Sucuklu Kuru Fasulye – Spicy Butter Bean and Tomato Stew with Turkish Sujuk (Garlic Sausage) – Turkish Cassoulet
Servings: 4 – 8 (We got 8 servings from this but we’re purposely sticking to smaller portion sizes.)
Ingredients
2 tablespoons olive oil
200 grams sujuk, sliced (Turkish lamb or beef cured sausage. If you can’t find any, substitute with chorizo or garlic sausage.)
a knob of butter
1 x red onion, finely chopped
2 x garlic cloves, very finely chopped
1 x red (or green) pepper, finely chopped
3 – 4 tomatoes, chopped
1 x 400 gram can of butter beans, drained and rinsed (*apparently you can also use cannellini beans or broad beans instead, too)
1 teaspoon dried oregano
1 teaspoon harissa paste (*or however much you prefer in terms of hot spiciness!)
1/2 teaspoon ground cumin
1 x bay leaf
1 tablespoon tomato paste
150 ml stock (chicken or vegetable)
a splash of wine (optional)
a pinch of sugar (optional)
salt and freshly ground black pepper, to taste
fresh parsley, finely chopped (to serve)
Directions
In a large lidded pot, heat 1 tablespoon of olive oil on Medium heat, and fry the sliced sausage for about 2 minutes on each side. Remove meat from the pan and set it aside for now.
Add the second tablespoon olive oil to the pan, along with the butter.
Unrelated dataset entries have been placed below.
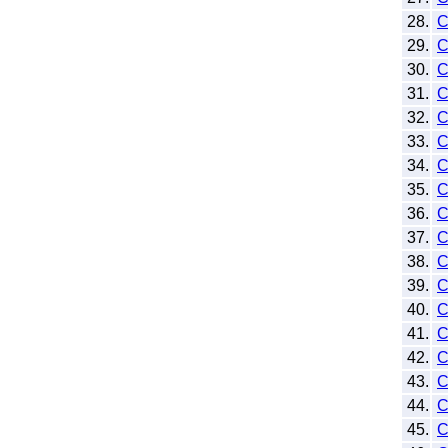
28.
29.
C
30.
C
31.
32.
33.
C
34.
35.
36.
37.
38.
C
39.
C
40.
C
41.
C
42.
43.
44.
C
45.
C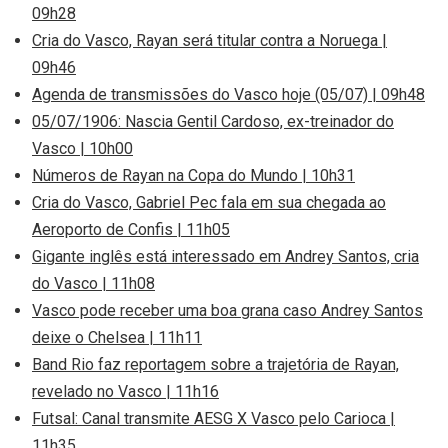
09h28
Cria do Vasco, Rayan será titular contra a Noruega |
09h46
Agenda de transmissões do Vasco hoje (05/07) | 09h48
05/07/1906: Nascia Gentil Cardoso, ex-treinador do
Vasco | 10h00
Números de Rayan na Copa do Mundo | 10h31
Cria do Vasco, Gabriel Pec fala em sua chegada ao
Aeroporto de Confis | 11h05
Gigante inglês está interessado em Andrey Santos, cria
do Vasco | 11h08
Vasco pode receber uma boa grana caso Andrey Santos
deixe o Chelsea | 11h11
Band Rio faz reportagem sobre a trajetória de Rayan,
revelado no Vasco | 11h16
Futsal: Canal transmite AESG X Vasco pelo Carioca |
11h35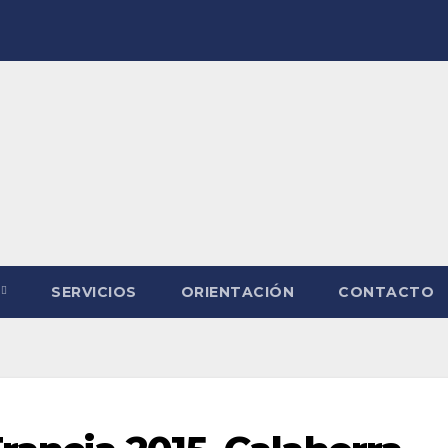
SERVICIOS
ORIENTACIÓN
CONTACTO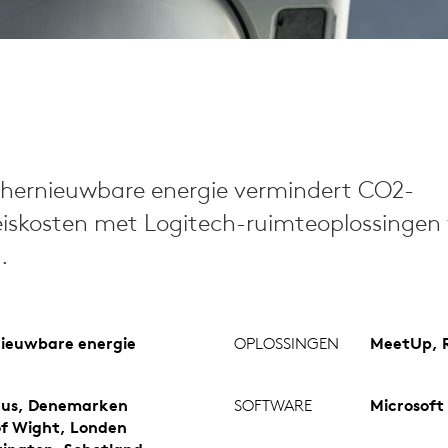
 hernieuwbare energie vermindert CO2-
eiskosten met Logitech-ruimteoplossingen
.
ieuwbare energie
OPLOSSINGEN
MeetUp, R
us, Denemarken
SOFTWARE
Microsoft
 of Wight, Londen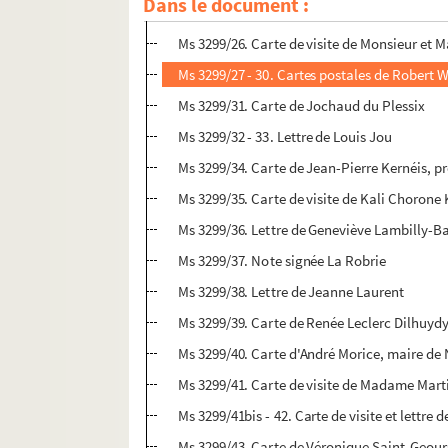
Dans le document :
Ms 3299/24 - 25. Lettres de Jeanne Gavy-Bél
Ms 3299/26. Carte de visite de Monsieur et 
Ms 3299/27 - 30. Cartes postales de Robert 
Ms 3299/31. Carte de Jochaud du Plessix
Ms 3299/32 - 33. Lettre de Louis Jou
Ms 3299/34. Carte de Jean-Pierre Kernéis, pr
Ms 3299/35. Carte de visite de Kali Choron
Ms 3299/36. Lettre de Geneviève Lambilly-B
Ms 3299/37. Note signée La Robrie
Ms 3299/38. Lettre de Jeanne Laurent
Ms 3299/39. Carte de Renée Leclerc Dilhuyd
Ms 3299/40. Carte d'André Morice, maire de
Ms 3299/41. Carte de visite de Madame Mart
Ms 3299/41bis - 42. Carte de visite et lettre 
Ms 3299/43. Carte de Véronique Saint-Geour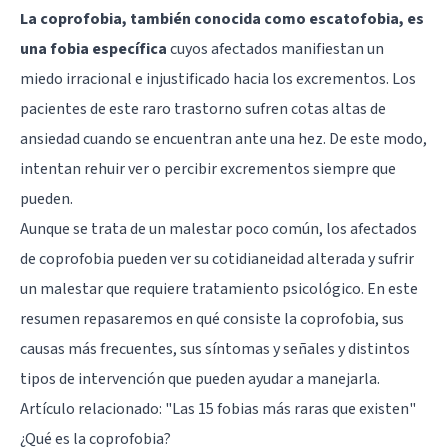
La coprofobia, también conocida como escatofobia, es
una fobia específica
cuyos afectados manifiestan un
miedo irracional e injustificado hacia los excrementos. Los
pacientes de este raro trastorno sufren cotas altas de
ansiedad cuando se encuentran ante una hez. De este modo,
intentan rehuir ver o percibir excrementos siempre que
pueden.
Aunque se trata de un malestar poco común, los afectados
de coprofobia pueden ver su cotidianeidad alterada y sufrir
un malestar que requiere tratamiento psicológico. En este
resumen repasaremos en qué consiste la coprofobia, sus
causas más frecuentes, sus síntomas y señales y distintos
tipos de intervención que pueden ayudar a manejarla.
Artículo relacionado:
"Las 15 fobias más raras que existen"
¿Qué es la coprofobia?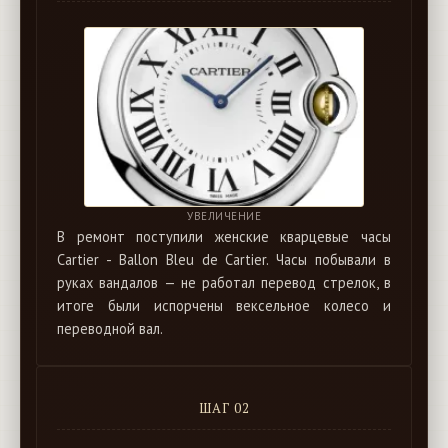
УВЕЛИЧЕНИЕ
В ремонт поступили женские кварцевые часы
Cartier - Ballon Bleu de Cartier. Часы побывали в
руках вандалов — не работал перевод стрелок, в
итоге были испорчены вексельное колесо и
переводной вал.
ШАГ 02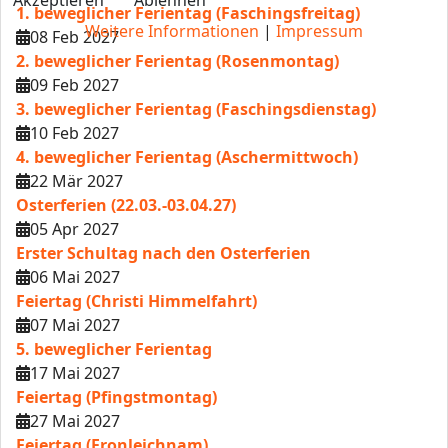
Akzeptieren
Ablehnen
1. beweglicher Ferientag (Faschingsfreitag)
Weitere Informationen
|
Impressum
08 Feb 2027
2. beweglicher Ferientag (Rosenmontag)
09 Feb 2027
3. beweglicher Ferientag (Faschingsdienstag)
10 Feb 2027
4. beweglicher Ferientag (Aschermittwoch)
22 Mär 2027
Osterferien (22.03.-03.04.27)
05 Apr 2027
Erster Schultag nach den Osterferien
06 Mai 2027
Feiertag (Christi Himmelfahrt)
07 Mai 2027
5. beweglicher Ferientag
17 Mai 2027
Feiertag (Pfingstmontag)
27 Mai 2027
Feiertag (Fronleichnam)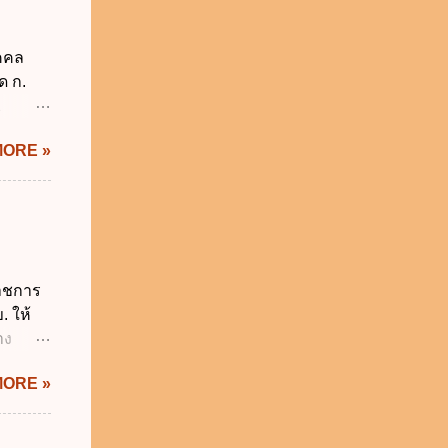
็กอยู่
นวันแรก
ุคคล
รียน
ด ก.
2
ม่อยู่
MORE »
งรัฐทุก
กทุกข้อ
ังคับ
 2562
ี่ยวกับ
ผู้
ราชการ
ี่ ง.
. ให้
ติ
าง
ะทรวง
IS Thai
MORE »
ิกเงิน
 พ.ศ.
.ศ.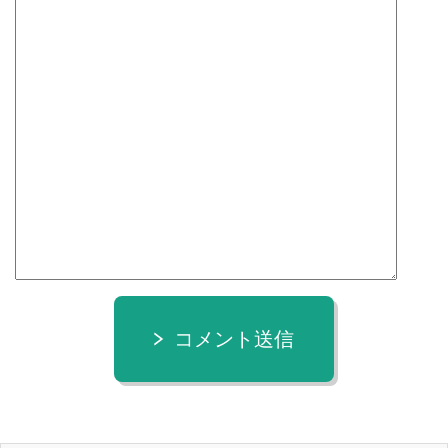
コメント送信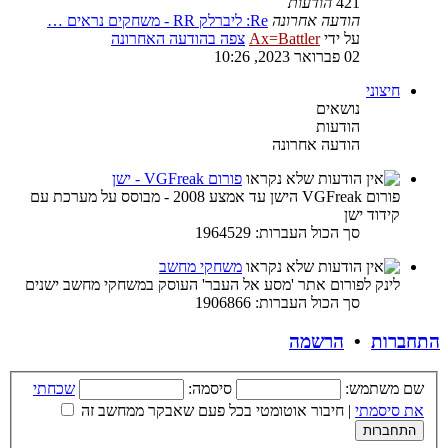
421
הודעות
הודעה אחרונה
Re: ליברלק RR - משחקים נראים …
על ידי
Ax=Battler
צפה בהודעה האחרונה
02 פברואר 2023, 10:26
חיצוני
נושאים
הודעות
הודעה אחרונה
פורום VGFreak - ישן
פורום VGFreak הישן עד אמצע 2008 - מבוסס על מערכת עם
קידוד ישן
סך הכול העברות: 1964529
משחקי מחשב
לינק לפורום אתר 'מסע אל העבר' העוסק במשחקי מחשב ישנים
סך הכול העברות: 1906866
התחברות
•
הרשמה
שם משתמש:
סיסמה:
שכחתי
את סיסמתי
|
חיבור אוטומטי בכל פעם שאבקר ממחשב זה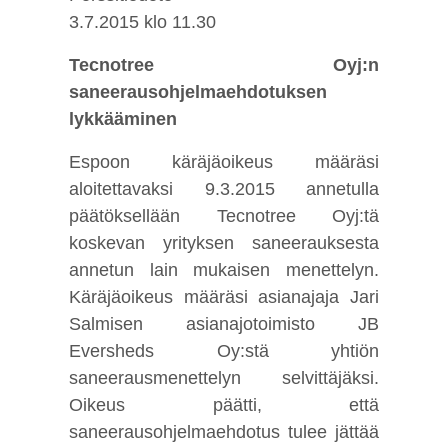
3.7.2015 klo 11.30
Tecnotree Oyj:n
saneerausohjelmaehdotuksen
lykkääminen
Espoon käräjäoikeus määräsi
aloitettavaksi 9.3.2015 annetulla
päätöksellään Tecnotree Oyj:tä
koskevan yrityksen saneerauksesta
annetun lain mukaisen menettelyn.
Käräjäoikeus määräsi asianajaja Jari
Salmisen asianajotoimisto JB
Eversheds Oy:stä yhtiön
saneerausmenettelyn selvittäjäksi.
Oikeus päätti, että
saneerausohjelmaehdotus tulee jättää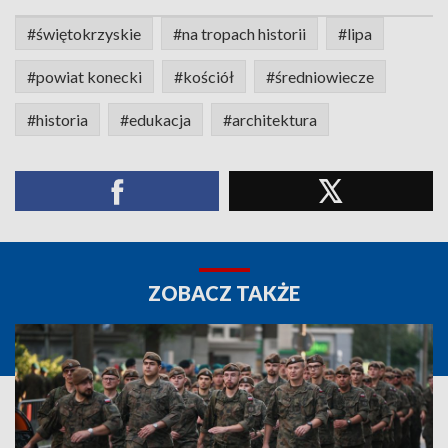
#świętokrzyskie
#na tropach historii
#lipa
#powiat konecki
#kościół
#średniowiecze
#historia
#edukacja
#architektura
ZOBACZ TAKŻE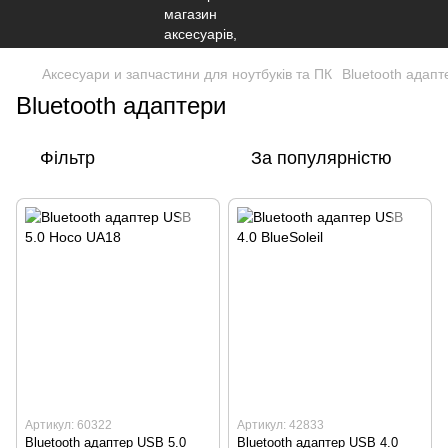
Аксесуари и запчастини для ноутбуків та ПК
Bluetooth адапт
Bluetooth адаптери
Фільтр
За популярністю
Артикул: 60322
Артикул: 42833
Bluetooth адаптер USB 5.0
Bluetooth адаптер USB 4.0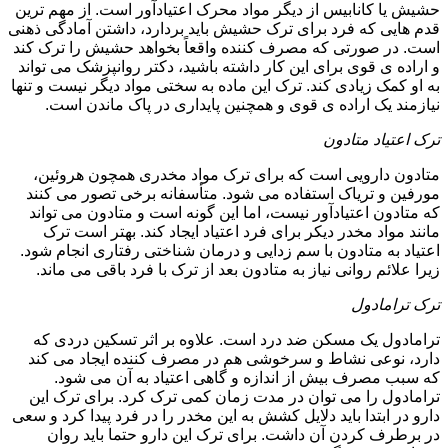
حشیش یا کانابیس از دیگر مواد محرک اعتیادآور است. از مهم ترین
قدم هایی که فرد برای ترک حشیش باید بردارد، داشتن آمادگی ذهنی
است. در صورتی که مصرف کننده واقعاً بخواهد حشیش را ترک کند
و اراده ی قوی برای این کار داشته باشید، دکتر روانپزشک می تواند
به او کمک زیادی کند. ترک این ماده به سختی مواد دیگر نیست و تنها
نیازمند یک اراده ی قوی و همچنین پایداری در پاک ماندن است.
ترک اعتیاد متادون
متادون دارویی است که برای ترک مواد مخدری همچون هروئین،
مورفین و تریاک استفاده می شود. متأسفانه برخی تصور می کنند
که متادون اعتیادآور نیست، اما این گونه است و متادون می تواند
مانند مواد مخدر دیکر برای فرد اعتیاد ایجاد کند. بهتر است ترک
اعتیاد به متادون با سم زدایی و درمان شناختی رفتاری انجام شود.
زیرا علائم روانی نیاز به متادون بعد از ترک با فرد باقی می ماند.
ترک ترامادول
ترامادول یک مسکن ضد درد است. علاوه بر اثر تسکین دردی که
دارد، نوعی نشاط و سرخوشی هم در مصرف کننده ایجاد می کند
که سبب مصرف بیش از اندازه و گاهی اعتیاد به آن می شود.
ترامادول را می توان در مدت زمان کمی ترک کرد. برای ترک این
دارو در ابتدا باید دلایل کشش به این مخدر را در فرد پیدا کرد و سعی
در برطرف کردن آن داشت. برای ترک این دارو حتما باید روان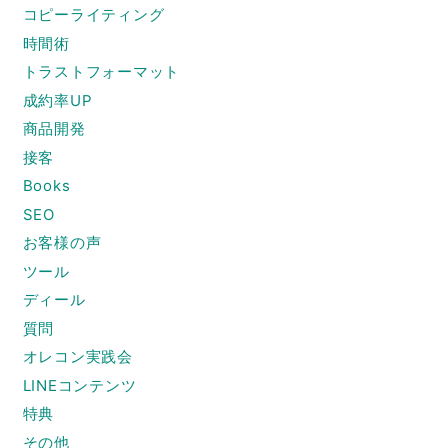
コピーライティング
時間術
トラストフォーマット
成約率UP
商品開発
接客
Books
SEO
お客様の声
ツール
ディール
質問
オレコン実践会
LINEコンテンツ
特典
その他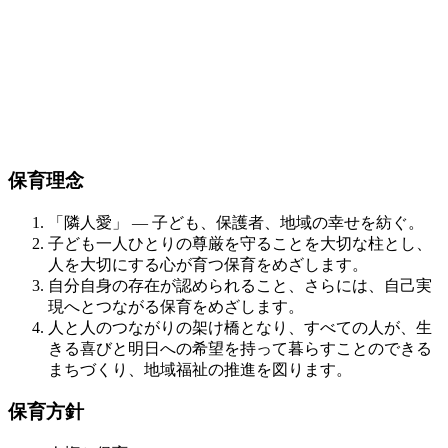
保育理念
「隣人愛」 ― 子ども、保護者、地域の幸せを紡ぐ。
子ども一人ひとりの尊厳を守ることを大切な柱とし、
人を大切にする心が育つ保育をめざします。
自分自身の存在が認められること、さらには、自己実
現へとつながる保育をめざします。
人と人のつながりの架け橋となり、すべての人が、生
きる喜びと明日への希望を持って暮らすことのできる
まちづくり、地域福祉の推進を図ります。
保育方針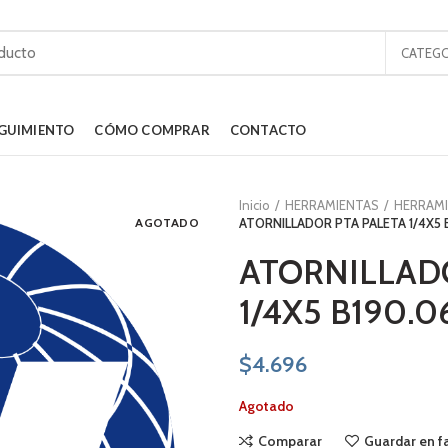
CATEGO
GUIMIENTO
CÓMO COMPRAR
CONTACTO
Inicio
HERRAMIENTAS
HERRAM
AGOTADO
ATORNILLADOR PTA PALETA 1/4X5 
ATORNILLAD
1/4X5 B190.0
$
4.696
Agotado
Comparar
Guardar en f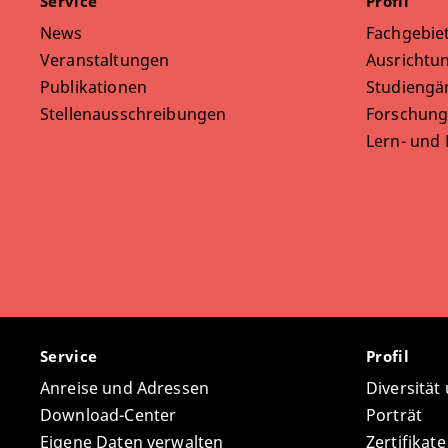
Service
Profil
News
Fachgebie
Veranstaltungen
Ausrichtun
Publikationen
Studiengä
Stellenausschreibungen
Forschung
Lern- und
Service
Profil
Anreise und Adressen
Diversität
Download-Center
Porträt
Eigene Daten verwalten
Zertifikat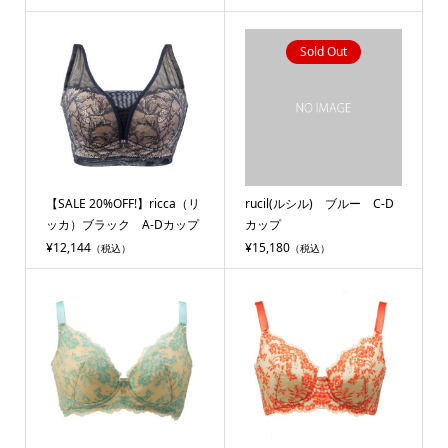
Sold Out
【SALE 20%OFF!】ricca（リ
rucil(ルシル) ブルー C-D
ッカ）ブラック A-Dカップ
カップ
¥12,144
¥15,180
（税込）
（税込）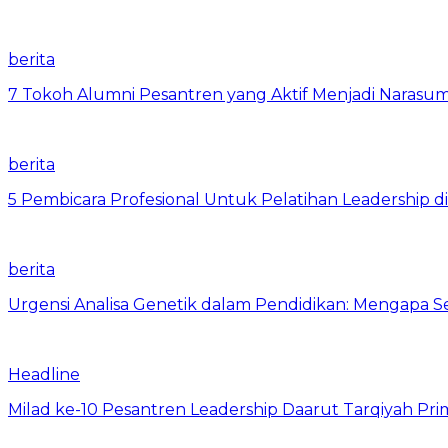
berita
7 Tokoh Alumni Pesantren yang Aktif Menjadi Narasum
berita
5 Pembicara Profesional Untuk Pelatihan Leadership di
berita
Urgensi Analisa Genetik dalam Pendidikan: Mengapa 
Headline
Milad ke-10 Pesantren Leadership Daarut Tarqiyah Pri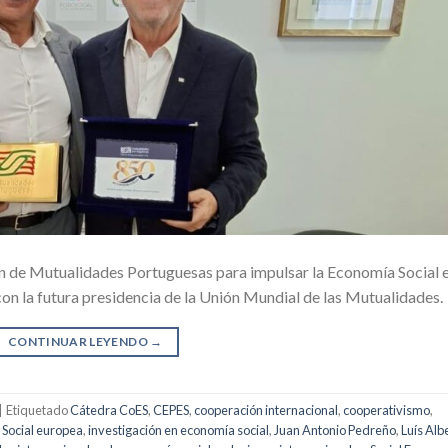
n de Mutualidades Portuguesas para impulsar la Economía Social 
 con la futura presidencia de la Unión Mundial de las Mutualidades.
CONTINUAR LEYENDO
→
|
Etiquetado
Cátedra CoES
,
CEPES
,
cooperación internacional
,
cooperativismo
,
Social europea
,
investigación en economía social
,
Juan Antonio Pedreño
,
Luís Alb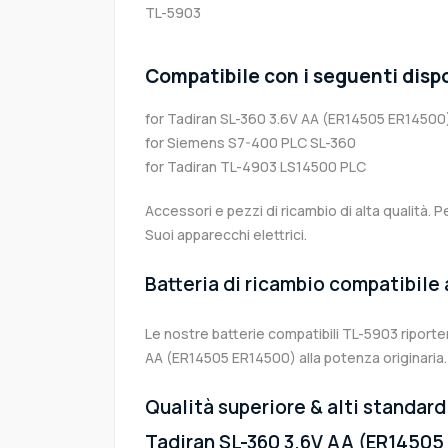
TL-5903
Compatibile con i seguenti dispo
for Tadiran SL-360 3.6V AA (ER14505 ER14500
for Siemens S7-400 PLC SL-360
for Tadiran TL-4903 LS14500 PLC
Accessori e pezzi di ricambio di alta qualità. P
Suoi apparecchi elettrici.
Batteria di ricambio compatibile
Le nostre batterie compatibili TL-5903 riporte
AA (ER14505 ER14500) alla potenza originaria.
Qualità superiore & alti standard 
Tadiran SL-360 3.6V AA (ER14505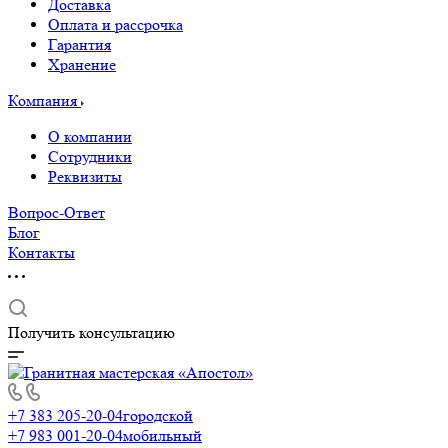
Доставка
Оплата и рассрочка
Гарантия
Хранение
Компания
О компании
Сотрудники
Реквизиты
Вопрос-Ответ
Блог
Контакты
Получить консультацию
+7 383 205-20-04
городской
+7 983 001-20-04
мобильный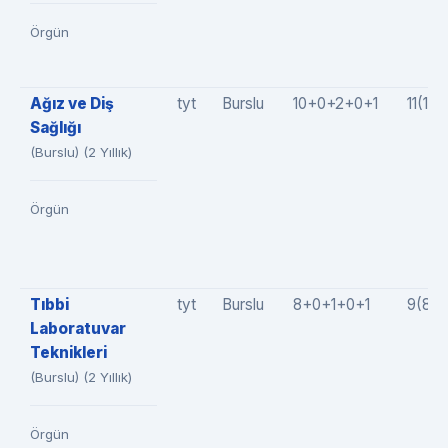
Örgün
Ağız ve Diş
tyt
Burslu
10+0+2+0+1
11(10
Sağlığı
(Burslu) (2 Yıllık)
Örgün
Tıbbi
tyt
Burslu
8+0+1+0+1
9(8+
Laboratuvar
Teknikleri
(Burslu) (2 Yıllık)
Örgün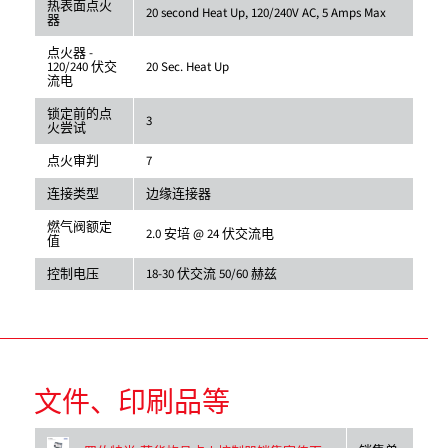
热表面点火
20 second Heat Up, 120/240V AC, 5 Amps Max
器
点火器 -
120/240 伏交
20 Sec. Heat Up
流电
锁定前的点
3
火尝试
点火审判
7
连接类型
边缘连接器
燃气阀额定
2.0 安培 @ 24 伏交流电
值
控制电压
18-30 伏交流 50/60 赫兹
文件、印刷品等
Add the onion and fry until it just begins to soften. Add in the garlic and red/green pepper and cook for another 5 minute or so.
Add in the tomatoes, butter beans, oregano, harissa paste, cumin and bay leaf. Stir until well-combined.
Add in the tomato paste, stock, and splash of wine (if using). Bring to the boil, then reduce heat, cover, and simmer for 10 minutes.
Add in the sausage, and continue to simmer on a low heat for another 20 to 30 minutes.
Season to taste, adding a pinch of sugar if needed. Garnish with fresh parsley and serve.
My Notes
I used 1/2 teaspoon of harissa paste because I’m a wimp about spicy food. I used 1/4 cup tomato paste because I had it in the house and needed to use it up. I used canned tomatoes (and their juice) instead of fresh, a regular yellow onion, and vegetable stock. I skipped the pinch of sugar and splash of wine. As I type out this recipe I realise I completely forgot to add in the red/green peppers.
This made 8 smaller sized portions. Leftovers have been frozen.